**Assigned task:** Without changing a word, return the listing below, minus its images.

#### Data provided ####

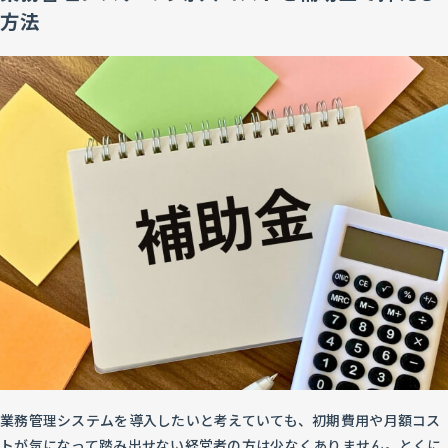
方法
業務管理システムを導入したいと考えていても、初期費用や月額コス
トが気になって踏み出せない経営者の方は少なくありません。とくに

####

**Output of the exercise:**
方法
業務管理システムを導入したいと考えていても、初期費用や月額コス
トが気になって踏み出せない経営者の方は少なくありません。とくに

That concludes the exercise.